ASSIGNED TASK:
Write out, from the entries below, exactly the lines that run between the lines holding "देवभूमि UK न्यूज़" and "personnes de", inclusive, and stop there.

(Beginning of RECORDS TO USE)

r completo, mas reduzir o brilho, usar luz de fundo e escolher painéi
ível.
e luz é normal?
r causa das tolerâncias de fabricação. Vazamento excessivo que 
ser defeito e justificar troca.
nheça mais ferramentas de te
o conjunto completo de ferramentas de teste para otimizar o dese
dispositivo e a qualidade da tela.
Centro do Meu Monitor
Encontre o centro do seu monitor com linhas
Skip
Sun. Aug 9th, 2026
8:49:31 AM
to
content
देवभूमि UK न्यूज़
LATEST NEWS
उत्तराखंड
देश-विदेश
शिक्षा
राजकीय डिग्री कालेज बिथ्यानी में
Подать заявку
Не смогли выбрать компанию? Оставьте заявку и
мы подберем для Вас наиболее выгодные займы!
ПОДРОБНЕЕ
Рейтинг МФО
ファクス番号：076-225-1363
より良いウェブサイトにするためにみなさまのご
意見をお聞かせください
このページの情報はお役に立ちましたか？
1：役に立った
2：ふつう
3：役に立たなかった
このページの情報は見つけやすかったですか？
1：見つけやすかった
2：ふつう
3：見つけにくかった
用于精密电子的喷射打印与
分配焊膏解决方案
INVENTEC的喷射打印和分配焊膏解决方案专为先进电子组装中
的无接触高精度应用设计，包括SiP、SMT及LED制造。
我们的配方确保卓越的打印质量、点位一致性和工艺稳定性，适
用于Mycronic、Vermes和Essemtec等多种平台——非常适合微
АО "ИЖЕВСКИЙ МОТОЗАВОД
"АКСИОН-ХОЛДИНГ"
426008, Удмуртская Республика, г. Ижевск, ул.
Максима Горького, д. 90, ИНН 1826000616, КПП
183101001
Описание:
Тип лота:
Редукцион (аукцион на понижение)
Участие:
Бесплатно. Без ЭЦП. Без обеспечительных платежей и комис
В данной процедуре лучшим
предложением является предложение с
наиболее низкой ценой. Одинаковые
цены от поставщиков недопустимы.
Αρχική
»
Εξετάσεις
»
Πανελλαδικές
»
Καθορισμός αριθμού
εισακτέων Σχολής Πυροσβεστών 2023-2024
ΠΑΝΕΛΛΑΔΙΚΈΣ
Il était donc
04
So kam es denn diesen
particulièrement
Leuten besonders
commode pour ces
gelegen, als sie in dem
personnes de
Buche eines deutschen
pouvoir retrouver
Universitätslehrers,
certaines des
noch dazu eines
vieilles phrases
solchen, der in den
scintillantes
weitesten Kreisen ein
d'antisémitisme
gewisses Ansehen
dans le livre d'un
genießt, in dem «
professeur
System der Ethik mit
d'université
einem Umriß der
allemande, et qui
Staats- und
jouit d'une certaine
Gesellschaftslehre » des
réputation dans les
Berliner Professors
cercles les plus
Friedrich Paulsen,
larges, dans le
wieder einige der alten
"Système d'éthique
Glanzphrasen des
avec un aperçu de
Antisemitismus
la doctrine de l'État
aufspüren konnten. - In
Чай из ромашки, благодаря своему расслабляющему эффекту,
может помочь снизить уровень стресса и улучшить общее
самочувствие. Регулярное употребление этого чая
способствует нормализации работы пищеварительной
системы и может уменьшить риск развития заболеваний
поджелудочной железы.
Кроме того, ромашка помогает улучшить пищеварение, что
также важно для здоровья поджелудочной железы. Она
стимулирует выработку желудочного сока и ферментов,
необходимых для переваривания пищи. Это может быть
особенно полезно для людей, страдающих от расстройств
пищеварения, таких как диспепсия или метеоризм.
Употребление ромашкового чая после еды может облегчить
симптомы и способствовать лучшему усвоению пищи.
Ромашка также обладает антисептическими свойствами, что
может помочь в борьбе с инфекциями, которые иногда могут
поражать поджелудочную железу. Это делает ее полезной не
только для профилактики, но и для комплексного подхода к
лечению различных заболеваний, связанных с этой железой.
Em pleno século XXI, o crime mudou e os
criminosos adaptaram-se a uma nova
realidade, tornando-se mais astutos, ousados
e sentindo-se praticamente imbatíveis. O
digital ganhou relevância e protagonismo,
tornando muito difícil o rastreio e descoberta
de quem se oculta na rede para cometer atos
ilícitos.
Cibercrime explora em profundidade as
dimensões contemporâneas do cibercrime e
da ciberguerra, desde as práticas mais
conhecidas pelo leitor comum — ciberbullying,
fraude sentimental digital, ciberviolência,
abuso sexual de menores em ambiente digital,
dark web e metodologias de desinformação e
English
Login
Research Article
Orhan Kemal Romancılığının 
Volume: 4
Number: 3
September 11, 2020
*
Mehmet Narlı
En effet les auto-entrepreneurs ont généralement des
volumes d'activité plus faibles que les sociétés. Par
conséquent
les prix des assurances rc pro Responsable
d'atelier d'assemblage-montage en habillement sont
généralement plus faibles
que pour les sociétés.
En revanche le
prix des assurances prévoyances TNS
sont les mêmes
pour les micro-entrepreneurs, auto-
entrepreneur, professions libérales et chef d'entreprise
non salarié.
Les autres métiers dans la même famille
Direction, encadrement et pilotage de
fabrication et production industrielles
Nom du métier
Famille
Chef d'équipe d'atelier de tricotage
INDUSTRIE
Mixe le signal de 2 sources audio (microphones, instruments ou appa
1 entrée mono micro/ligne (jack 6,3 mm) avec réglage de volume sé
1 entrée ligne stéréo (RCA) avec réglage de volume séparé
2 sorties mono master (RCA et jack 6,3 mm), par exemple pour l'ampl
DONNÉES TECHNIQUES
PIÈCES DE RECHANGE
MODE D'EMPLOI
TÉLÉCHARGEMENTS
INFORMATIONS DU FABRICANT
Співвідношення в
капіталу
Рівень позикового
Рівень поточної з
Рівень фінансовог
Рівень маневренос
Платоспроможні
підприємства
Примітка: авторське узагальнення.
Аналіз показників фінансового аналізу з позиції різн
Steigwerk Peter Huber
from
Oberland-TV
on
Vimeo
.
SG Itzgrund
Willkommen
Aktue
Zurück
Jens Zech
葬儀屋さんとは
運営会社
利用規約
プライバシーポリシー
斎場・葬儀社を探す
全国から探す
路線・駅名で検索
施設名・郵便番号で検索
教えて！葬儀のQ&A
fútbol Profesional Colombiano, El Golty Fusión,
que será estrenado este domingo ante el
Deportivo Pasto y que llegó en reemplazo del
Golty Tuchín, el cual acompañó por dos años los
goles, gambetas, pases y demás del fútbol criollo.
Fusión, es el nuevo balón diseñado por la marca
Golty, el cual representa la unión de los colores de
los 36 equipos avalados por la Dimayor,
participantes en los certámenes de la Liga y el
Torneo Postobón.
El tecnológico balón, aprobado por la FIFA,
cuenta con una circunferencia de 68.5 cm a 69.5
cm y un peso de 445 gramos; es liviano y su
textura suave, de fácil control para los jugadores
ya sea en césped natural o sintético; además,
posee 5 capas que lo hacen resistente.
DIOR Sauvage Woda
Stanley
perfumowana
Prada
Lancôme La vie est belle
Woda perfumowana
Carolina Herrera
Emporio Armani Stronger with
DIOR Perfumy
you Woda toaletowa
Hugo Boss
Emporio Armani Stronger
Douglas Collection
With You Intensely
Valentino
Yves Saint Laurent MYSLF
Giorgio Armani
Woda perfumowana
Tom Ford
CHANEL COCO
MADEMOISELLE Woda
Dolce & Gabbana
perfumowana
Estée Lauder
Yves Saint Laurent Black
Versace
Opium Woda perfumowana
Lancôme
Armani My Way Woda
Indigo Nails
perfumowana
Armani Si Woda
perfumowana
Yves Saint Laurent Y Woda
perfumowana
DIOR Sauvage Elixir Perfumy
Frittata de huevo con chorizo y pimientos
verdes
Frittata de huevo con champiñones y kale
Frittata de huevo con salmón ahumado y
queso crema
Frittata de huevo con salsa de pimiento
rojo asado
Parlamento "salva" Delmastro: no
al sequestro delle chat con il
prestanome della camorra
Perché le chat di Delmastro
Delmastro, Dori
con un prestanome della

(End of RECORDS TO USE)

TASK RESPONSE:
देवभूमि UK न्यूज़
LATEST NEWS
उत्तराखंड
देश-विदेश
शिक्षा
राजकीय डिग्री कालेज बिथ्यानी में
Подать заявку
Не смогли выбрать компанию? Оставьте заявку и
мы подберем для Вас наиболее выгодные займы!
ПОДРОБНЕЕ
Рейтинг МФО
ファクス番号：076-225-1363
より良いウェブサイトにするためにみなさまのご
意見をお聞かせください
このページの情報はお役に立ちましたか？
1：役に立った
2：ふつう
3：役に立たなかった
このページの情報は見つけやすかったですか？
1：見つけやすかった
2：ふつう
3：見つけにくかった
用于精密电子的喷射打印与
分配焊膏解决方案
INVENTEC的喷射打印和分配焊膏解决方案专为先进电子组装中
的无接触高精度应用设计，包括SiP、SMT及LED制造。
我们的配方确保卓越的打印质量、点位一致性和工艺稳定性，适
用于Mycronic、Vermes和Essemtec等多种平台——非常适合微
АО "ИЖЕВСКИЙ МОТОЗАВОД
"АКСИОН-ХОЛДИНГ"
426008, Удмуртская Республика, г. Ижевск, ул.
Максима Горького, д. 90, ИНН 1826000616, КПП
183101001
Описание:
Тип лота:
Редукцион (аукцион на понижение)
Участие:
Бесплатно. Без ЭЦП. Без обеспечительных платежей и комис
В данной процедуре лучшим
предложением является предложение с
наиболее низкой ценой. Одинаковые
цены от поставщиков недопустимы.
Αρχική
»
Εξετάσεις
»
Πανελλαδικές
»
Καθορισμός αριθμού
εισακτέων Σχολής Πυροσβεστών 2023-2024
ΠΑΝΕΛΛΑΔΙΚΈΣ
Il était donc
04
So kam es denn diesen
particulièrement
Leuten besonders
commode pour ces
gelegen, als sie in dem
personnes de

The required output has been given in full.